Blowing the wrong way

Energy and Climate Change Secretary Chris Huhne has been trumpeting the opening this week of the £900 million Thanet Wind Farm, the largest offshore generator of its kind in the world.
‘We are in a unique position to become a world leader in this industry,’ says Huhne — which is a curious claim, since more than four fifths of all the equipment used in British
wind farms is imported from continental manufacturers: the turbines for the Swedish-operated Thanet farm were made by Vestas of Denmark, which closed its only UK factory last year, and the London
Array project in the Thames Estuary, led by German and Danish developers, will have even less British content. Meanwhile, a timely report from the UK Energy Research Centre points out that —
partly because wind itself is so fickle — offshore wind power currently costs £149 per megawatt hour to produce, compared with £97 for nuclear and £80 for coal and gas,
‘and is unlikely to reach parity for at least 20 years’.

In short, wind power is an unreliable and expensively imported energy solution, rather than a home-grown green triumph. Chris Huhne should get serious and face up to the nuclear option.

Biscuits and cheese

United Biscuits was one of Britain’s most prominent companies until it passed into the hands of private equity investors a decade ago. But it still owns an iconic set of brands — the
McVitie’s Digestive and the Jaffa Cake, to name but two — and its sale by its current US and French owners to Bright Foods of Shanghai, which is part-owned by that city’s
municipal government, would be another milestone in the long march towards Chinese ownership of just about everything. Lord (Hector) Laing of Dunphail, the last family chairman of United Biscuits,
held forth in the 1980s, when such sentiments were already old-fashioned, against ‘unpatriotic’ investors allowing Britain’s corporate jewels to be snatched by foreigners. But he
also had a keen eye for new markets, and launched the company’s first joint venture in China, declaring he would die happy if it was ‘to the sound of a billion Chinese mouths munching
Digestives’. In fact, he died in June this year, aged 87, before the twin tides of borderless capital and Chinese consumerism could culminate in a ceremony at which smiling gentlemen from
Shanghai might have offered him a plate of his own biscuits.

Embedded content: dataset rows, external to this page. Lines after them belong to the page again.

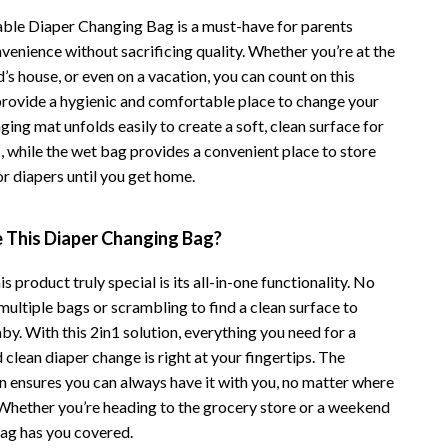
Financial Independence
able Diaper Changing Bag is a must-have for parents
Financial Mindset & Psychology
venience without sacrificing quality. Whether you’re at the
nd’s house, or even on a vacation, you can count on this
Financial Planning
provide a hygienic and comfortable place to change your
Frugal Living & Expense Hacks
ing mat unfolds easily to create a soft, clean surface for
, while the wet bag provides a convenient place to store
Goal Setting
or diapers until you get home.
High-Income Skills
This Diaper Changing Bag?
Investing Basics
Leadership
 product truly special is its all-in-one functionality. No
ultiple bags or scrambling to find a clean surface to
Motivation
y. With this 2in1 solution, everything you need for a
d clean diaper change is right at your fingertips. The
Networking & Mentorship
 ensures you can always have it with you, no matter where
Passive Income Strategies
. Whether you’re heading to the grocery store or a weekend
bag has you covered.
Real Estate Investing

Still, at least there’s good news on the cheese front. Exports of British cheeses to Germany were up by 20 per cent in the first half compared to 2009, and to countries outside the EU they
were up 23 per cent. Only the French (down 3 per cent) remain determined not to allow their increasingly bland plateaux de fromages to be sullied by pungent artisan products from this side of the
Channel — which can’t even be found, alongside the Jaffa Cakes, in the sad ‘English’ section of Dordogne supermarkets serving expat residents. The resurgence of British
cheese-making over the past 30 years is a cause for patriotic celebration — and thank goodness strong cheese, especially blue, is still repulsive to most Asian palates. Otherwise the smiling
gentlemen from Shanghai might already have their binoculars trained on the Stilton dairy at Colston Bassett.